We have our chat n brag room, we are not a lot in there at the moment and it is unbelievable how close we are to one another. Can you believe we are talking about when us girls were young and wore those long brown stockings. grin. There are also men in our group, the latest said " I wouldn't look good in a dress". grin. See this is what we do.
I do hope you have enjoyed today's blog. I am glad to see that you do come in to read them. A reminder if you want to donate a toy or gift certificat for a needy boy or girl please let me know? I have added the url on the side where you can contact me. I received my first gift certificat so off to WalMart I will go to buy a toy or two.
Have a great day
Monday, September 22, 2008
Fall has arrived, so yesterday we went for our usual Tim Horton coffee, and I said let's go to the Park to see if the leaves are beginning to change. Since yesterday was the first day of Fall we did so. As you can see some of the leaves are changing already. The weather was cool, and it felt like fall. They were having some kind of kid's picnic further down the road. We did not want to interfere so we turned around and left. I am sure there are going to be lots of pretty fall colors and scenery. If I can I shall post some photos later on. My friend sent me an email today and she was talking about our ancestors in the winter time how hard it must have been with all the snow falling. Snowbanks so very very high, how did they manage? They managed somehow, because if they did not survive there would be fewer folks like you and I around.

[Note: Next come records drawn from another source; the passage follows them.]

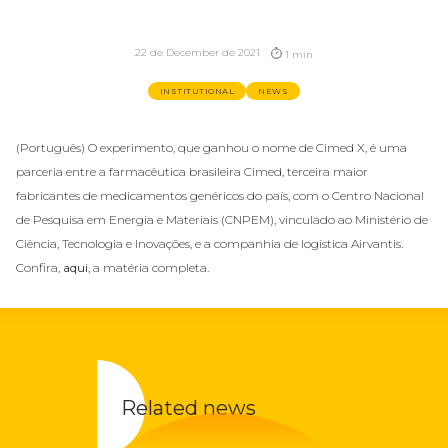
22 de December de 2021
1 min
INSTITUTIONAL
NEWS
(Português) O experimento, que ganhou o nome de Cimed X, é uma
parceria entre a farmacêutica brasileira Cimed, terceira maior
fabricantes de medicamentos genéricos do país, com o Centro Nacional
de Pesquisa em Energia e Materiais (CNPEM), vinculado ao Ministério de
Ciência, Tecnologia e Inovações, e a companhia de logística Airvantis.
Confira,
aqui
, a matéria completa.
Related news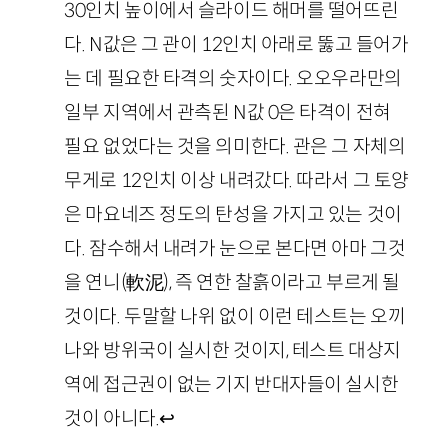
30인치 높이에서 슬라이드 해머를 떨어뜨린
다. N값은 그 관이 12인치 아래로 뚫고 들어가
는 데 필요한 타격의 숫자이다. 오오우라만의
일부 지역에서 관측된 N값 0은 타격이 전혀
필요 없었다는 것을 의미한다. 관은 그 자체의
무게로 12인치 이상 내려갔다. 따라서 그 토양
은 마요네즈 정도의 탄성을 가지고 있는 것이
다. 잠수해서 내려가 눈으로 본다면 아마 그것
을 연니(軟泥), 즉 연한 찰흙이라고 부르게 될
것이다. 두말할 나위 없이 이런 테스트는 오끼
나와 방위국이 실시한 것이지, 테스트 대상지
역에 접근권이 없는 기지 반대자들이 실시한
것이 아니다.
↩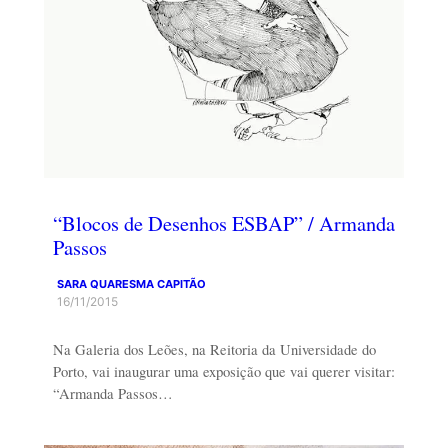
“Blocos de Desenhos ESBAP” / Armanda
Passos
SARA QUARESMA CAPITÃO
16/11/2015
Na Galeria dos Leões, na Reitoria da Universidade do
Porto, vai inaugurar uma exposição que vai querer visitar:
“Armanda Passos…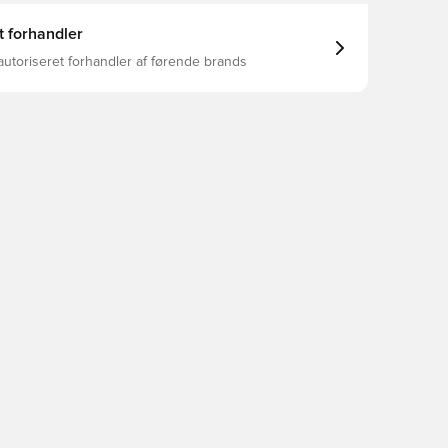
t forhandler
autoriseret forhandler af førende brands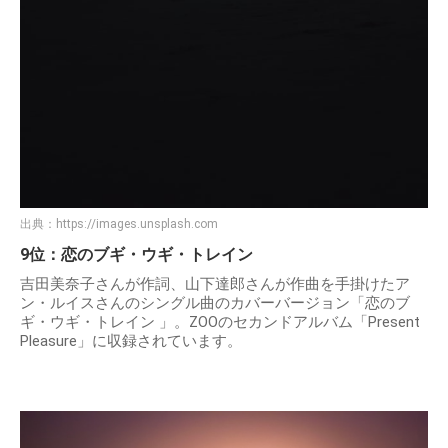
出典：
https://images.unsplash.com
9位：恋のブギ・ウギ・トレイン
吉田美奈子さんが作詞、山下達郎さんが作曲を手掛けたア
ン・ルイスさんのシングル曲のカバーバージョン「恋のブ
ギ・ウギ・トレイン 」。ZOOのセカンドアルバム「Present
Pleasure」に収録されています。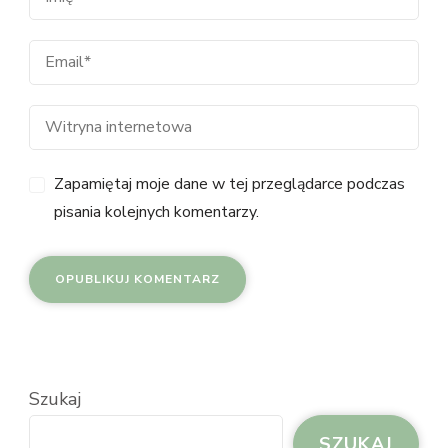
Zapamiętaj moje dane w tej przeglądarce podczas
pisania kolejnych komentarzy.
Szukaj
SZUKAJ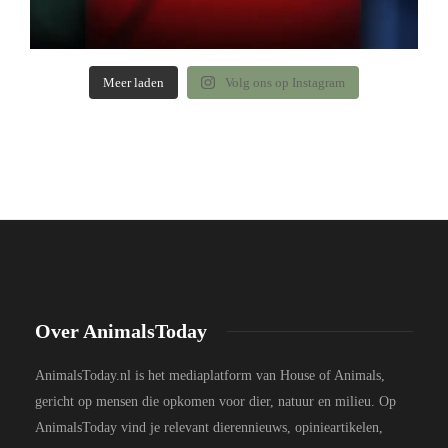
Meer laden
Volg ons op Instagram
Over AnimalsToday
AnimalsToday.nl is het mediaplatform van House of Animals,
gericht op mensen die opkomen voor dier, natuur en milieu. Op
AnimalsToday vind je relevant dierennieuws, opinieartikelen,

But getting back to Fall, this must have been their harvesting time, and preparing for the winter ahead. So the men must have been hunting to get their meat for the winter, and the woman must have been home salting the vegetables and fish .Probably the children were helping with storing the turnips, cabbages, potatoes in cold cellars so they would keep for the winter. I wonder if the ladies made preserves back then? If so, I am sure they would have made jams and jellies from the wild berries and pumpkin preserves with the pumkins from their gardens. The men and boys probably had to make sure they had lots of hay for their animals to last the winter too.
Now what about their heat? The men would have to cut wood to burn and store it , I remember going to an acadian village and being told that some of our ancestors stored their wood right inside the house, they had a back room for their wood. That would make a lot of sense, it would prevent them from having to go out in the freezing cold to get wood that would be buried under all the snow. brrrrr.
The women would also have to knit woolen clothing for their families,mittens,stockings,probably some kind of sweater, do you think they attempted to knit "underwear or longjohns?" If so, I bet you that they were awful itchy. grin. I remember my Dad wore them, his were grey flannel. I never looked to see if there was a flap at the back tho. grin.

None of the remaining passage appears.